Lima documentation

The Docs

Learn all you need to know about Lima MVC.

Models and Database

Contents

Database connection

Lima connects to MySQL through PDO. The required database values live in your .env file:

DB_HOST=localhost
DB_NAME=my_database
DB_USER=root
DB_PASS=

These are loaded when the app starts. For the full list of supported environment variables, see Configuration.

Creating a model

Models extend Lima\Core\Model. At minimum, a model needs a table name.

use Lima\Core\Model;

class Post extends Model
{
    protected $table = 'posts';
}

If you don't set a primary key, Lima will use the table name followed by _id. For the posts table, that means posts_id.

You can set a custom primary key when your table uses a different column.

class Post extends Model
{
    protected $table = 'posts';
    protected $primaryKey = 'post_id';
}

Finding records

The getByID() method returns a single item or null.

$posts = new Post();
$post = $posts->getByID(12);

For custom queries, models also have access to the query builder.

$posts = (new Post())
    ->where('status', 'published')
    ->order('date_created', 'DESC')
    ->limit(10)
    ->getAll();

Use getAll() when you always want a collection, getSingle() when you want the first matching item, and get() when either a single item or collection is acceptable.

Creating records

Use create() to insert a new row.

$post = (new Post())->create([
    'title' => 'Hello Lima',
    'status' => 'draft',
]);

When the insert succeeds, Lima returns the newly created item. If the insert fails, it returns false.

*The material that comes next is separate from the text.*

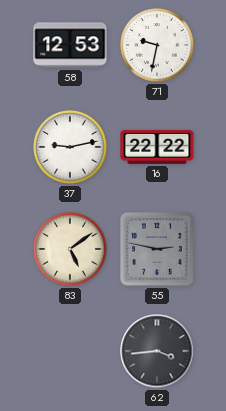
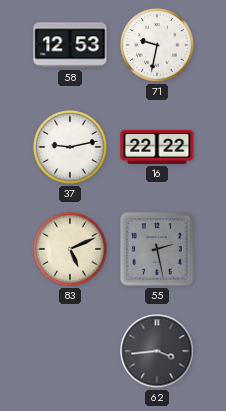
83: 5:09 -> 5:11
55: 2:47 -> 2:28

By default, models add date_created and date_updated values during creation. You can change this with the model's $timestamps property.

Updating records

Updates are built with a query condition followed by update().

$updated = (new Post())
    ->where('post_id', 12)
    ->update([
        'status' => 'published',
    ]);

When timestamps are enabled, Lima will update the date_updated column automatically.

Deleting records

Deletes also use the query builder flow.

$deleted = (new Post())
    ->where('post_id', 12)
    ->delete();

Because this is a direct delete, always set the right where() or wheres() condition before calling delete().

Collections and items

getAll() returns a Collection. Collections include a few small helpers:

$posts = (new Post())->getAll();

$posts->items();
$posts->first();
$posts->last();
$posts->count();
$posts->isEmpty();

Individual rows are returned as Item objects. An item behaves like an array and also includes conversion helpers.

echo $post['title'];

$key = $post->getKey();
$array = $post->toArray();
$object = $post->toObject();

Advanced model queries

Every model extends Lima's query builder, so you can compose more specific database queries directly from a model instance.

$items = (new Post())
    ->select(['post_id', 'title'])
    ->where('status', 'published')
    ->order('date_created')
    ->limit(5)
    ->getAll();

Supported query methods include select(), where(), wheres(), limit(), offset(), order(), insert(), update(), delete(), get(), getSingle(), getAll(), and getCount().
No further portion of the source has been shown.